Data records:
****************

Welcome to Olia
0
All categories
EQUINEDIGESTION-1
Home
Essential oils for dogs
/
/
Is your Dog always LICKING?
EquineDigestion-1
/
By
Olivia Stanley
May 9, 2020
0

****************

For each entry above, please make an exact copy.

Welcome to Olia
0
All categories
EQUINEDIGESTION-1
Home
Essential oils for dogs
/
/
Is your Dog always LICKING?
EquineDigestion-1
/
By
Olivia Stanley
May 9, 2020
0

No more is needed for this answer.